If the meter hasn't changed, the cause might be mineral and sediment build-up that interferes with water flow and will gradually lead to low pressure.
However, if the low water pressure is sudden, it could be the pressure regulator. It can get damaged and malfunction, so you'll get either a spike or a drop in water pressure.
All these issues require the services of a professional plumber.
If the low water pressure is limited to a faucet or showerhead because of build-up, then you could fix it yourself by soaking it in specially designed products that remove the build-up.
A running toilet wastes a lot more water than dripping or leaky faucets. About a third of the water we use in our homes goes on flushing the toilet, and a running toilet can waste 200 to 400 litres per day.
The most common cause is a problem with the flushing system – usually the flapper. The flapper is a disk at the bottom of the toilet tank that connects to the flushing lever. When you press the flushing lever, the flapper lifts, allowing the water in the tank to flow into the bowl. If it's damaged, it will let water pass, so your toilet will be running continuously, wasting water.

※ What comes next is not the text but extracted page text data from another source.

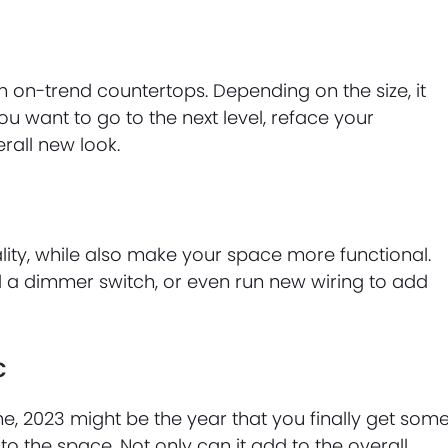
th on-trend countertops. Depending on the size, it
ou want to go to the next level, reface your
all new look.
ity, while also make your space more functional.
dd a dimmer switch, or even run new wiring to add
c
e, 2023 might be the year that you finally get som
 to the space. Not only can it add to the overall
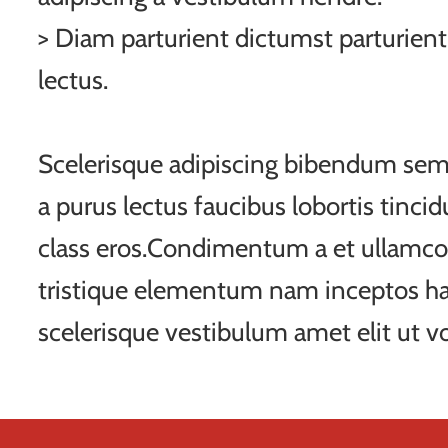
> Diam parturient dictumst parturient
lectus.
Scelerisque adipiscing bibendum sem 
a purus lectus faucibus lobortis tincid
class eros.Condimentum a et ullamco
tristique elementum nam inceptos ha
scelerisque vestibulum amet elit ut vo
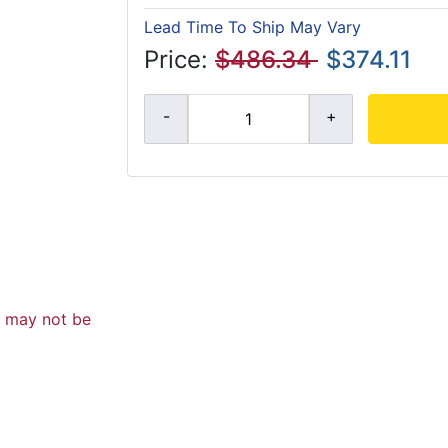
Lead Time To Ship May Vary
Price:
$486.34
$374.11
d may not be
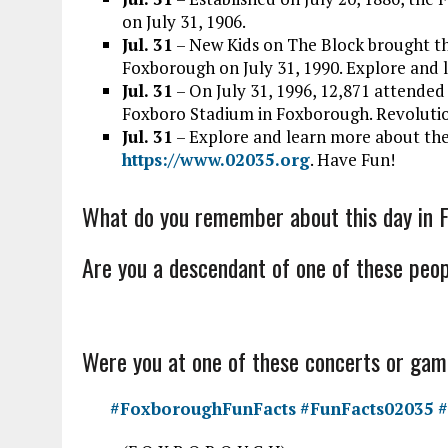
on July 31, 1906.
Jul. 31
– New Kids on The Block brought t
Foxborough on July 31, 1990. Explore and
Jul. 31
–
On July 31, 1996, 12,871 attended
Foxboro
Stadium in Foxborough. Revoluti
Jul. 31
– Explore and learn more about the
https://www.02035.org
. Have Fun!
What do you remember about this day in 
Are you a descendant of one of these peop
Were you at one of these concerts or ga
#FoxboroughFunFacts
#FunFacts02035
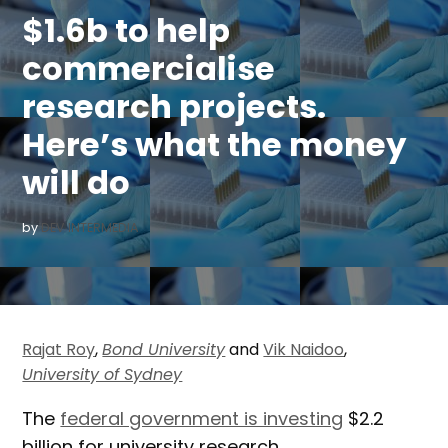
$1.6b to help
commercialise
research projects.
Here’s what the money
will do
by
DEV INTERMEDIA
Rajat Roy
,
Bond University
and
Vik Naidoo
,
University of Sydney
The
federal government is investing
$2.2
billion for university research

Flappers, like most components of the flushing system, are inexpensive. They're also not at all difficult to replace. You first need to turn off the water supply from the shut-off valve – the next step is to empty the tank, so you don't want water flowing in again to refill it.
After you've emptied the tank by flushing it, lift the lid of the tank and look for the flapper. If you've never done this before, look for some video tutorials, so you know what all the parts look like. Check the flapper if it's still connected with a chain, if the chain has gotten under it or if the flapper is damaged.